Lambda = 2*max(8*t, b_eff) * beta
basis = sparse_ir.FiniteTempBasis(statistics='F', beta=beta, wmax=Lambda, eps=1e-7)
l = liechtenstein(basis, t, beta, nk, b_eff)
Executing the solver for J_0#
Here, let us evaluate J_0 as a function of the chemmical potential
plt.xlabel("mu")
plt.ylabel("J_0")
for i, nm in enumerate([100, 200, 400, 800, 1600]):
l.j0_calc(e_range=np.linspace(-10,10,41), NM=nm)
plt.plot(l.j0_e_range, l.j0, marker='.', label=str(nm), color=cm.cool(i/5.))

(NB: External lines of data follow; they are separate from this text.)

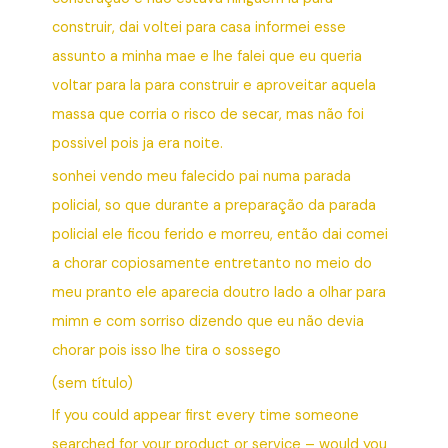
construir, dai voltei para casa informei esse
assunto a minha mae e lhe falei que eu queria
voltar para la para construir e aproveitar aquela
massa que corria o risco de secar, mas não foi
possivel pois ja era noite.
sonhei vendo meu falecido pai numa parada
policial, so que durante a preparação da parada
policial ele ficou ferido e morreu, então dai comei
a chorar copiosamente entretanto no meio do
meu pranto ele aparecia doutro lado a olhar para
mimn e com sorriso dizendo que eu não devia
chorar pois isso lhe tira o sossego
(sem título)
If you could appear first every time someone
searched for your product or service – would you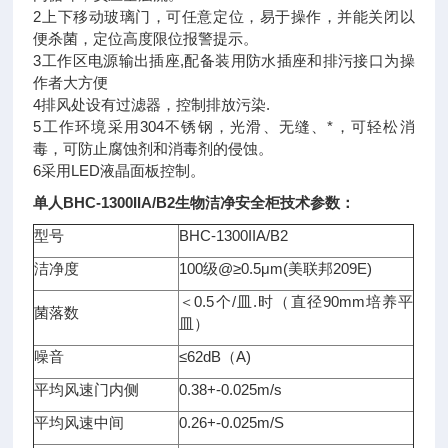
2上下移动玻璃门，可任意定位，易于操作，并能关闭以
便杀菌，定位高度限位报警提示。
3工作区电源输出插座,配备装用防水插座和排污接口为操
作者大方便
4排风处设有过滤器，控制排放污染.
5工作环境采用304不锈钢，光滑、无缝、*，可轻松消
毒，可防止腐蚀剂和消毒剂的侵蚀。
6采用LED液晶面板控制。
单人BHC-1300IIA/B2
生物洁净安全柜
技术参数：
型号
BHC-1300IIA/B2
洁净度
100级@≥0.5μm(美联邦209E)
＜0.5个/皿.时（直径90mm培养平
菌落数
皿）
噪音
≤62dB（A)
平均风速门内侧
0.38+-0.025m/s
平均风速中间
0.26+-0.025m/S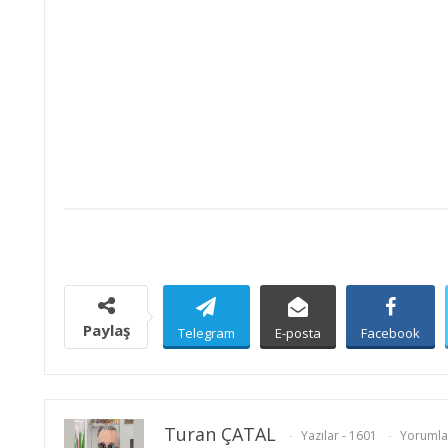
DENİZLER ÖLMEZ
Paylaş
Telegram
E-posta
Facebook
Turan ÇATAL
Yazılar - 1601
Yorumlar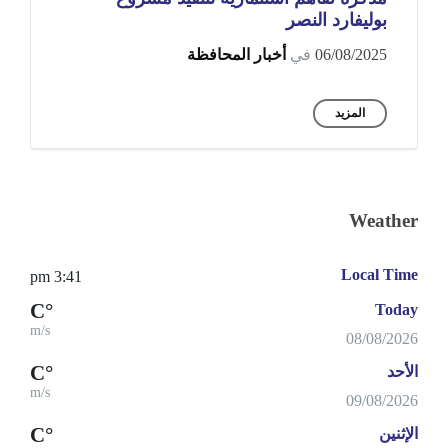
بوليفارد النصر
06/08/2025
في
أخبار المحافظة
المزيد
Weather
Local Time
3:41 pm
°C
Today
m/s
08/08/2026
°C
الأحد
m/s
09/08/2026
°C
الإثنين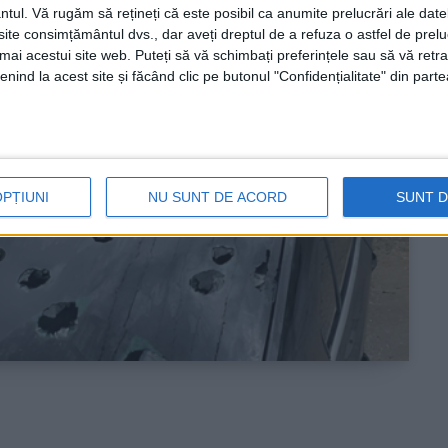
ntul.
Vă rugăm să rețineți că este posibil ca anumite prelucrări ale date
te consimțământul dvs., dar aveți dreptul de a refuza o astfel de prelu
umai acestui site web. Puteți să vă schimbați preferințele sau să vă ret
nind la acest site și făcând clic pe butonul "Confidențialitate" din parte
OPȚIUNI
NU SUNT DE ACORD
SUNT 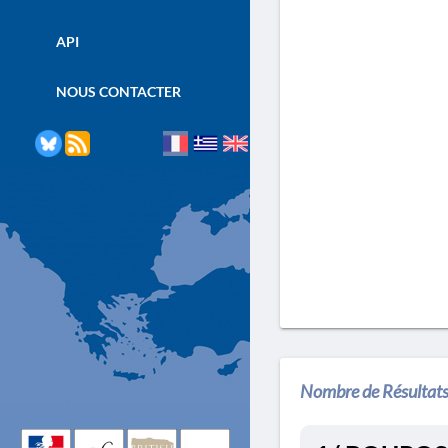
API
NOUS CONTACTER
Nombre de Résultats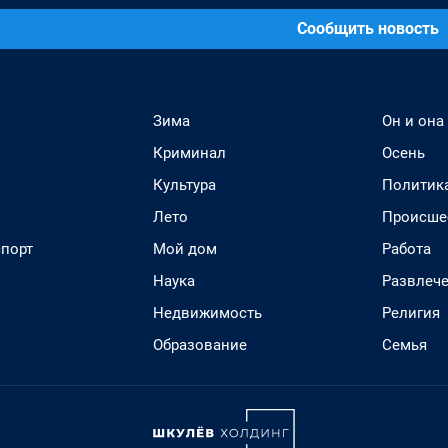
Сообщить новость
Зима
Он и она
Криминал
Осень
Культура
Политик
Лето
Происше
спорт
Мой дом
Работа
Наука
Развлеч
Недвижимость
Религия
Образование
Семья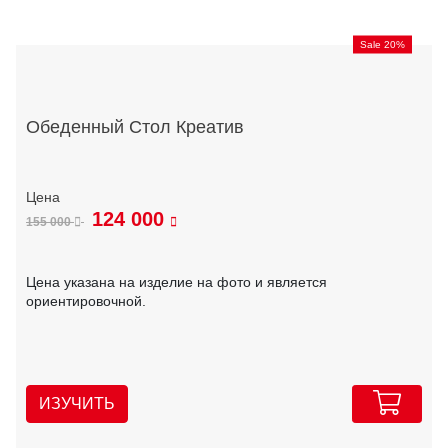
Sale 20%
Обеденный Стол Креатив
124 000
155 000
Цена указана на изделие на фото и является
ориентировочной.
ИЗУЧИТЬ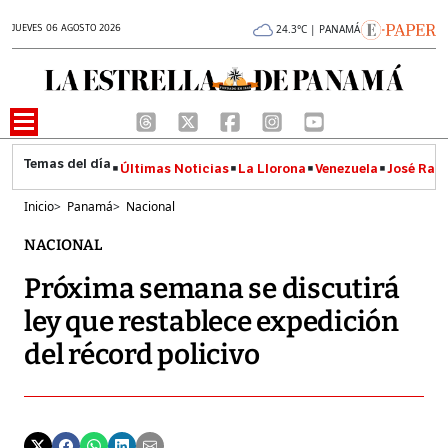
JUEVES 06 AGOSTO 2026
24.3°C | PANAMÁ
Últimas Noticias
La Llorona
Venezuela
José Raúl
Inicio
>
Panamá
>
Nacional
NACIONAL
Próxima semana se discutirá
ley que restablece expedición
del récord policivo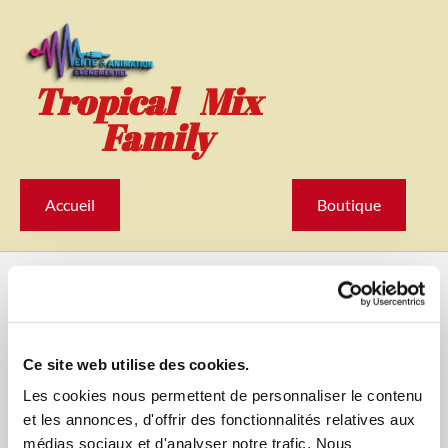
Accéder au contenu
Tropical Mix
Family
Accueil
Boutique
Politique de Confidentialité
Les données renseignées dans le présent formulaire sont
Ce site web utilise des cookies.
traitées par Tropical Mix Family. Les informations collectées
Les cookies nous permettent de personnaliser le contenu
ne seront utilisées que dans la mesure où elles sont
et les annonces, d'offrir des fonctionnalités relatives aux
nécessaires pour: traiter vos demandes, les informations
médias sociaux et d'analyser notre trafic. Nous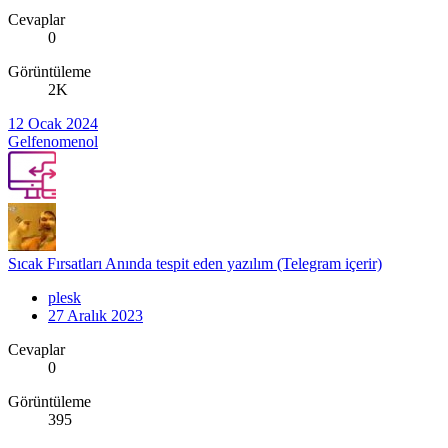
Cevaplar
0
Görüntüleme
2K
12 Ocak 2024
Gelfenomenol
Sıcak Fırsatları Anında tespit eden yazılım (Telegram içerir)
plesk
27 Aralık 2023
Cevaplar
0
Görüntüleme
395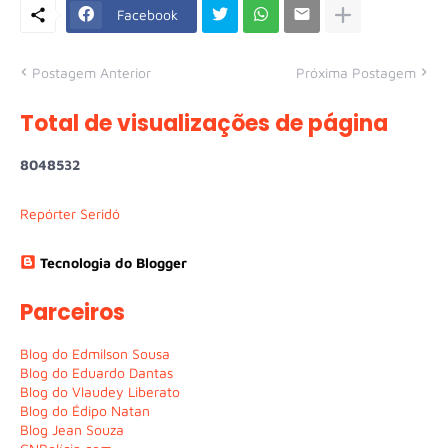
Facebook
Postagem Anterior
Próxima Postagem
Total de visualizações de página
8
0
4
8
5
3
2
Repórter Seridó
Tecnologia do Blogger
Parceiros
Blog do Edmilson Sousa
Blog do Eduardo Dantas
Blog do Vlaudey Liberato
Blog do Édipo Natan
Blog Jean Souza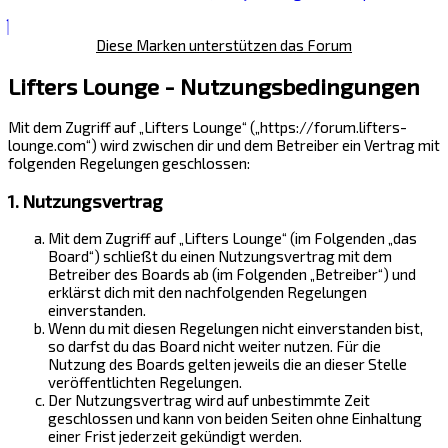
Diese Marken unterstützen das Forum
Lifters Lounge - Nutzungsbedingungen
Mit dem Zugriff auf „Lifters Lounge“ („https://forum.lifters-
lounge.com“) wird zwischen dir und dem Betreiber ein Vertrag mit
folgenden Regelungen geschlossen:
1. Nutzungsvertrag
Mit dem Zugriff auf „Lifters Lounge“ (im Folgenden „das
Board“) schließt du einen Nutzungsvertrag mit dem
Betreiber des Boards ab (im Folgenden „Betreiber“) und
erklärst dich mit den nachfolgenden Regelungen
einverstanden.
Wenn du mit diesen Regelungen nicht einverstanden bist,
so darfst du das Board nicht weiter nutzen. Für die
Nutzung des Boards gelten jeweils die an dieser Stelle
veröffentlichten Regelungen.
Der Nutzungsvertrag wird auf unbestimmte Zeit
geschlossen und kann von beiden Seiten ohne Einhaltung
einer Frist jederzeit gekündigt werden.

l.j0_calc(e_range=np.linspace(-10,10,41))
plt.plot(l.j0_e_range, l.j0, marker='.', label='Sparse_IR', color=cm.cool(1.0))
plt.legend()
plt.show()

As is expected, the system favors the antiferromagnetic state at the half-filling while it favors the ferromagnetic state at the low-carrier regime. This feature is consistent with the super-exchange and the doule-exchange interactions.
Executing the solver for J_ij#
We can also evaluate J_ij by using jij_calc function as follows.
plt.clf
plt.xlabel("distance")
plt.ylabel("J_ij")
plt.xlim([0,5])
l.jij_calc(0)
plt.scatter(l.jij_r, l.jij, marker='.')
plt.show()

We can easily check
J0_1 = l.j0[20] # J0 at mu=0 evaluated by j0_calc
J0_2 = sum(l.jij)
print(J0_1,J0_2)
-0.2954591400058828 -0.2954591398013725
[1] Liechtenstein et al., J. Phys. F: Met. Phys. 14 L125 (1984).